• TASK DETAILS: The response must be made up of the lines in the entries below that contain "nhiều".

Records from a dataset:

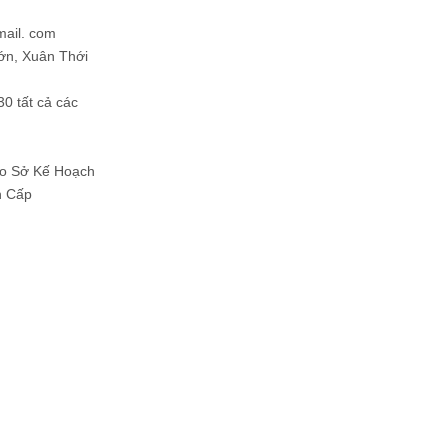
mail. com
ớn, Xuân Thới
30 tất cả các
Do Sở Kế Hoạch
h Cấp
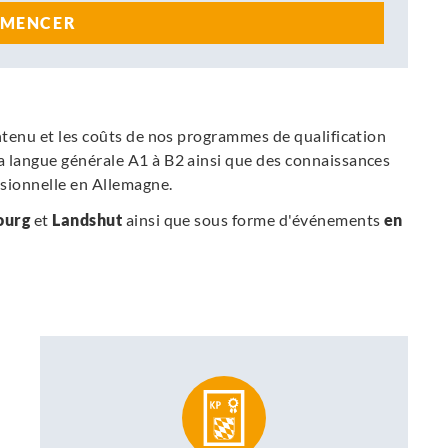
MENCER
ontenu et les coûts de nos programmes de qualification
a langue générale A1 à B2 ainsi que des connaissances
ssionnelle en Allemagne.
ourg
et
Landshut
ainsi que sous forme d'événements
en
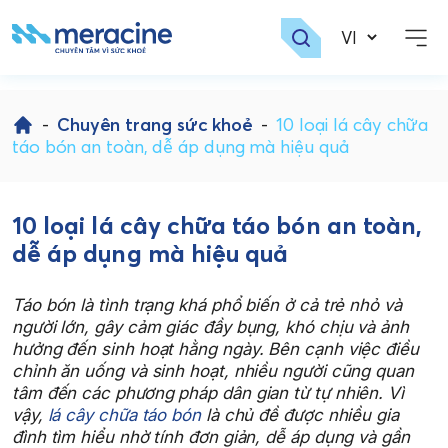
Skip
to
-
Chuyên trang sức khoẻ
-
10 loại lá cây chữa
content
táo bón an toàn, dễ áp dụng mà hiệu quả
10 loại lá cây chữa táo bón an toàn,
dễ áp dụng mà hiệu quả
Táo bón là tình trạng khá phổ biến ở cả trẻ nhỏ và
người lớn, gây cảm giác đầy bụng, khó chịu và ảnh
hưởng đến sinh hoạt hằng ngày. Bên cạnh việc điều
chỉnh ăn uống và sinh hoạt, nhiều người cũng quan
tâm đến các phương pháp dân gian từ tự nhiên. Vì
vậy,
lá cây chữa táo bón
là chủ đề được nhiều gia
đình tìm hiểu nhờ tính đơn giản, dễ áp dụng và gần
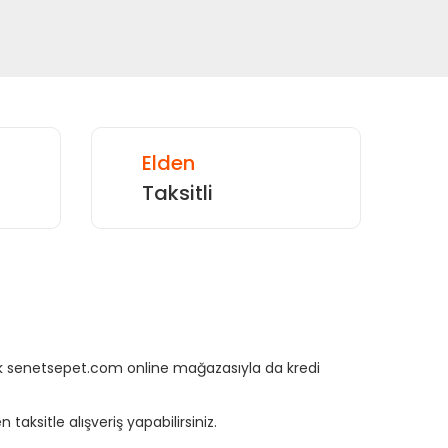
Elden
Taksitli
rtık senetsepet.com online mağazasıyla da kredi
aksitle alışveriş yapabilirsiniz.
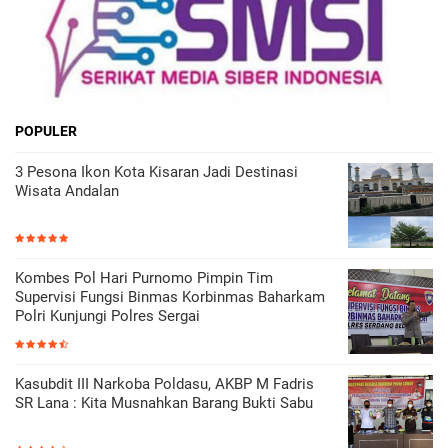
POPULER
3 Pesona Ikon Kota Kisaran Jadi Destinasi
Wisata Andalan
Kombes Pol Hari Purnomo Pimpin Tim
Supervisi Fungsi Binmas Korbinmas Baharkam
Polri Kunjungi Polres Sergai
Kasubdit III Narkoba Poldasu, AKBP M Fadris
SR Lana : Kita Musnahkan Barang Bukti Sabu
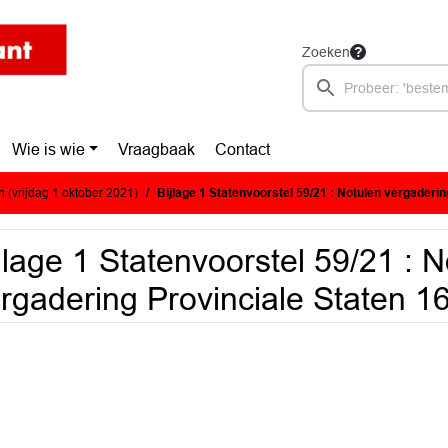
Zoeken
Wie is wie
Vraagbaak
Contact
 (vrijdag 1 oktober 2021)
Bijlage 1 Statenvoorstel 59/21 : Notulen vergadering Provinciale S
jlage 1 Statenvoorstel 59/21 : 
rgadering Provinciale Staten 16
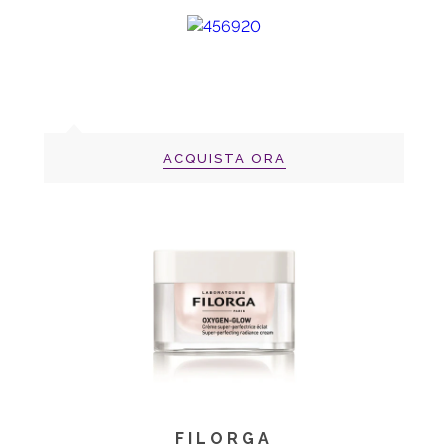
ACQUISTA ORA
FILORGA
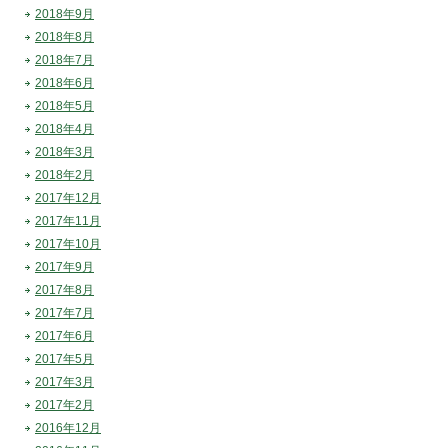
2018年9月
2018年8月
2018年7月
2018年6月
2018年5月
2018年4月
2018年3月
2018年2月
2017年12月
2017年11月
2017年10月
2017年9月
2017年8月
2017年7月
2017年6月
2017年5月
2017年3月
2017年2月
2016年12月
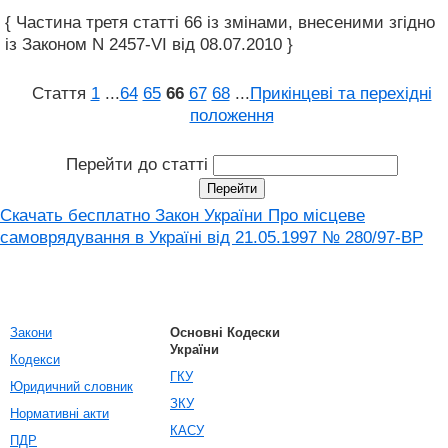
{ Частина третя статті 66 із змінами, внесеними згідно
із Законом N 2457-VI від 08.07.2010 }
Стаття
1
...
64
65
66
67
68
...
Прикінцеві та перехідні
положення
Перейти до статті
Скачать бесплатно Закон України Про місцеве
самоврядування в Україні вiд 21.05.1997 № 280/97-ВР
Закони
Основні Кодески
України
Кодекси
ГКУ
Юридичний словник
ЗКУ
Нормативні акти
КАСУ
ПДР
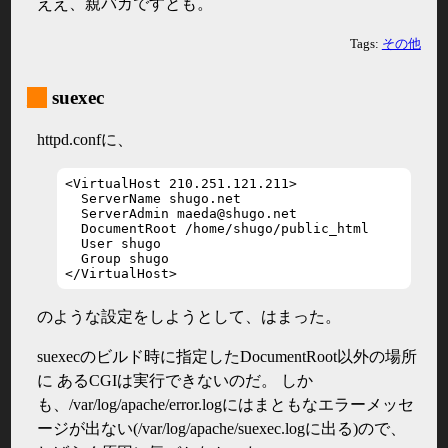
ええ、親バカですとも。
Tags:
その他
_
suexec
httpd.confに、
<VirtualHost 210.251.121.211>

  ServerName shugo.net

  ServerAdmin maeda@shugo.net

  DocumentRoot /home/shugo/public_html

  User shugo

  Group shugo

</VirtualHost>
のような設定をしようとして、はまった。
suexecのビルド時に指定したDocumentRoot以外の場所
に あるCGIは実行できないのだ。 しか
も、/var/log/apache/error.logにはまともなエラーメッセ
ージが出ない(/var/log/apache/suexec.logに出る)ので、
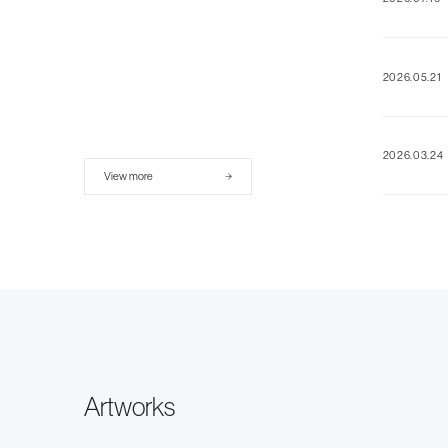
2026.05.21
2026.03.24
View more
Artworks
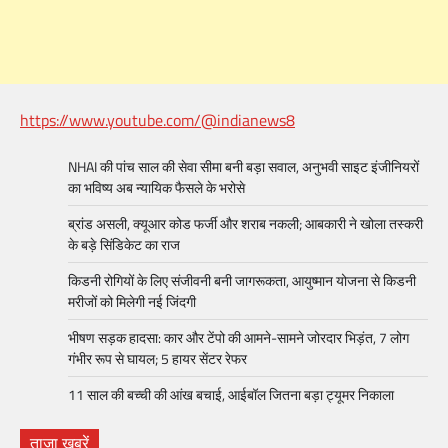
https://www.youtube.com/@indianews8
NHAI की पांच साल की सेवा सीमा बनी बड़ा सवाल, अनुभवी साइट इंजीनियरों
का भविष्य अब न्यायिक फैसले के भरोसे
ब्रांड असली, क्यूआर कोड फर्जी और शराब नकली; आबकारी ने खोला तस्करी
के बड़े सिंडिकेट का राज
किडनी रोगियों के लिए संजीवनी बनी जागरूकता, आयुष्मान योजना से किडनी
मरीजों को मिलेगी नई जिंदगी
भीषण सड़क हादसा: कार और टेंपो की आमने-सामने जोरदार भिड़ंत, 7 लोग
गंभीर रूप से घायल; 5 हायर सेंटर रेफर​
11 साल की बच्ची की आंख बचाई, आईबॉल जितना बड़ा ट्यूमर निकाला
ताजा खबरें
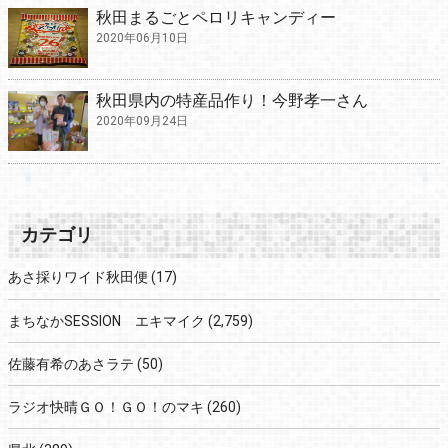
秋田まるごとペロリキャンディー
2020年06月10日
秋田県内の特産品作り！今野孝一さん
2020年09月24日
カテゴリ
あさ採りワイド秋田便
(17)
まちなかSESSION エキマイク
(2,759)
佐藤有希のあさラテ
(50)
ラジオ快晴ＧＯ！ＧＯ！のマキ
(260)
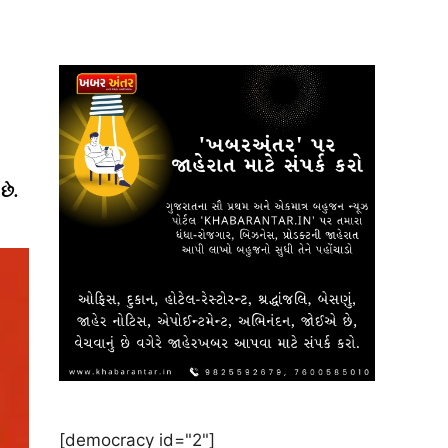
છે.
[democracy id="2"]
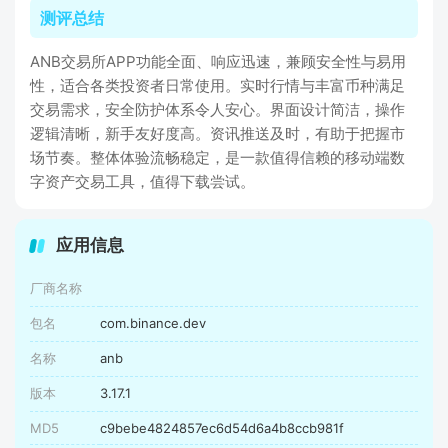
测评总结
ANB交易所APP功能全面、响应迅速，兼顾安全性与易用
性，适合各类投资者日常使用。实时行情与丰富币种满足
交易需求，安全防护体系令人安心。界面设计简洁，操作
逻辑清晰，新手友好度高。资讯推送及时，有助于把握市
场节奏。整体体验流畅稳定，是一款值得信赖的移动端数
字资产交易工具，值得下载尝试。
应用信息
厂商名称
包名
com.binance.dev
名称
anb
版本
3.17.1
MD5
c9bebe4824857ec6d54d6a4b8ccb981f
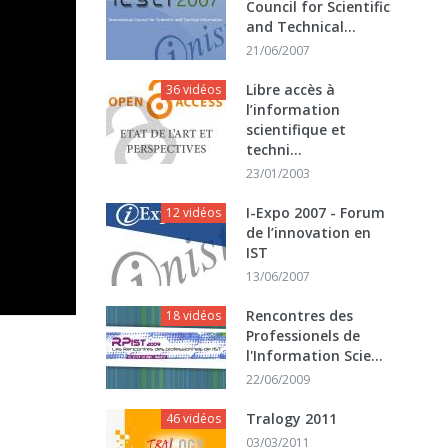
Council for Scientific
and Technical...
21/06/2007
Libre accès à
36 vidéos
l’information
scientifique et
techni...
23/01/2003
I-Expo 2007 - Forum
12 vidéos
de l’innovation en
IST
13/06/2007
Rencontres des
18 vidéos
Professionels de
l'Information Scie...
22/06/2009
Tralogy 2011
46 vidéos
03/03/2011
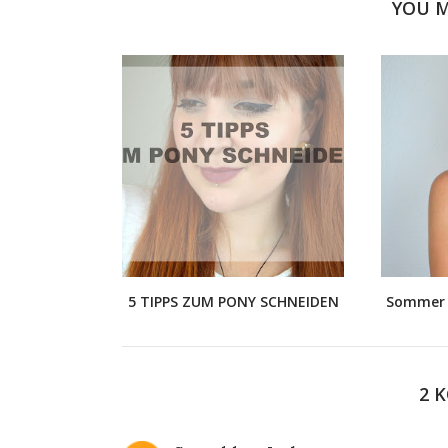
YOU M
5 TIPPS ZUM PONY SCHNEIDEN
Sommer 
2 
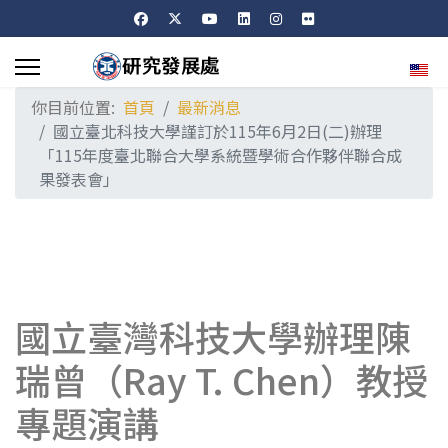
選擇
你目前位置:
首頁
最新消息
國立臺北科技大學謹訂於115年6月2日(二)辦理
「115年度臺北聯合大學系統暨學術合作夥伴聯合成
果發表會」
國立臺灣科技大學辦理陳
瑞曾（Ray T. Chen）教授
專題演講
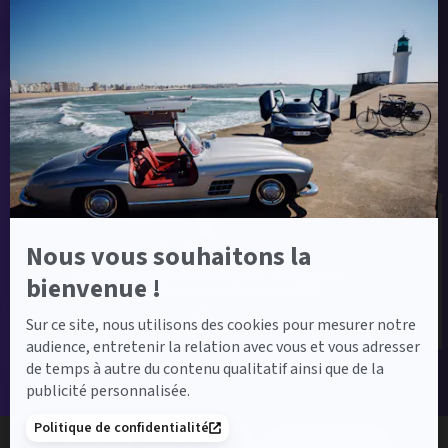
Envoyer ma demande
Axeptio
-
En
savoir
plus
sur
Label Certified et Garanties
Axeptio
Nous vous souhaitons la
Label Certified
Le label Mercedes-Benz Certified vous propose
bienvenue !
des voitures d’occasion de haute qualité.
Sur ce site, nous utilisons des cookies pour mesurer notre
audience, entretenir la relation avec vous et vous adresser
de temps à autre du contenu qualitatif ainsi que de la
publicité personnalisée.
Financement
Politique de confidentialité
01 64 86 42 22
Contactez-nous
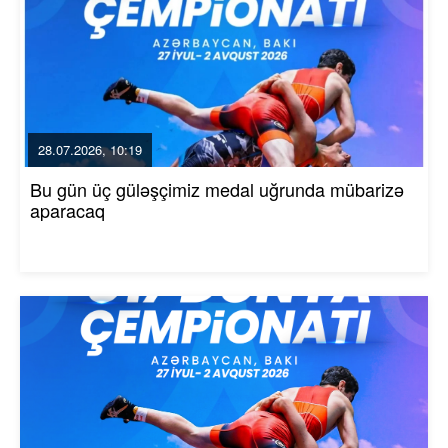
28.07.2026, 10:19
Bu gün üç güləşçimiz medal uğrunda mübarizə
aparacaq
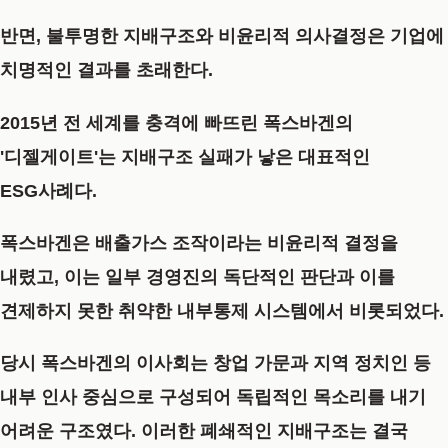
반면, 불투명한 지배구조와 비윤리적 의사결정은 기업에
치명적인 결과를 초래한다.
2015년 전 세계를 충격에 빠뜨린
폭스바겐
의
'디젤게이트'는 지배구조 실패가 낳은 대표적인
ESG사례
다.
폭스바겐은 배출가스 조작이라는 비윤리적 결정을
내렸고, 이는 일부 경영진의 독단적인 판단과 이를
견제하지 못한 취약한 내부통제 시스템에서 비롯되었다.
당시 폭스바겐의 이사회는 창업 가문과 지역 정치인 등
내부 인사 중심으로 구성되어 독립적인 목소리를 내기
어려운 구조였다. 이러한 폐쇄적인 지배구조는 결국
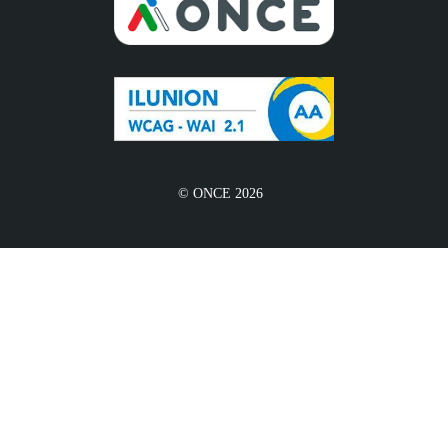
© ONCE 2026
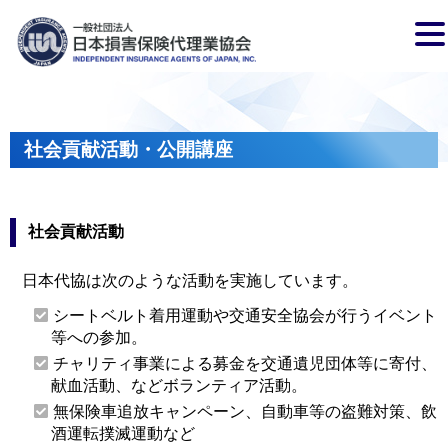
社会貢献活動・公開講座
社会貢献活動
日本代協は次のような活動を実施しています。
シートベルト着用運動や交通安全協会が行うイベント
等への参加。
チャリティ事業による募金を交通遺児団体等に寄付、
献血活動、などボランティア活動。
無保険車追放キャンペーン、自動車等の盗難対策、飲
酒運転撲滅運動など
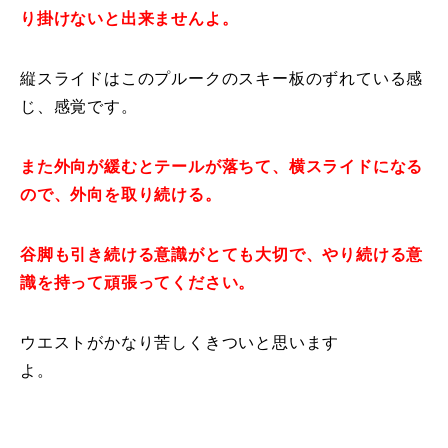
り掛けないと出来ませんよ。
常時メルマガ
縦スライドはこのプルークのスキー板のずれている感
じ、感覚です。
お問合せ
特定商取引法に基づく表記
プライバシーポリシー
会社
また外向が緩むとテールが落ちて、横スライドになる
ので、外向を取り続ける。
谷脚も引き続ける意識がとても大切で、やり続ける意
識を持って頑張ってください。
ウエストがかなり苦しくきついと思います
よ。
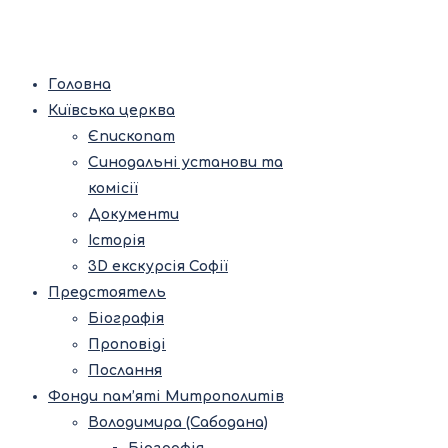
Головна
Київська церква
Єпископат
Синодальні установи та
комісії
Документи
Історія
3D екскурсія Софії
Предстоятель
Біографія
Проповіді
Послання
Фонди пам’яті Митрополитів
Володимира (Сабодана)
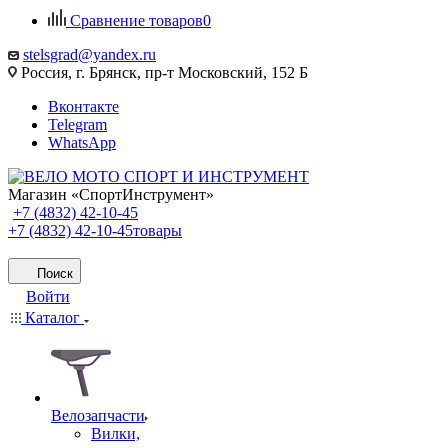
Сравнение товаров
0
stelsgrad@yandex.ru
Россия, г. Брянск, пр-т Московский, 152 Б
Вконтакте
Telegram
WhatsApp
Магазин «СпортИнструмент»
+7 (4832) 42-10-45
+7 (4832) 42-10-45
товары
Поиск
Войти
Каталог
Велозапчасти
Вилки,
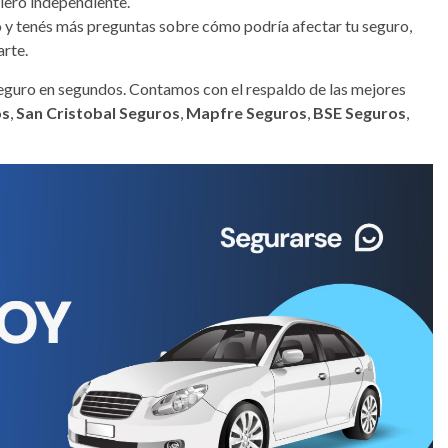
lero independiente.
o y tenés más preguntas sobre cómo podría afectar tu seguro,
arte.
 seguro en segundos. Contamos con el respaldo de las mejores
os
,
San Cristobal Seguros
,
Mapfre Seguros
,
BSE Seguros
,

• SOLUTION TO THE EXERCISE:
chỉnh ăn uống và sinh hoạt, nhiều người cũng quan
là chủ đề được nhiều gia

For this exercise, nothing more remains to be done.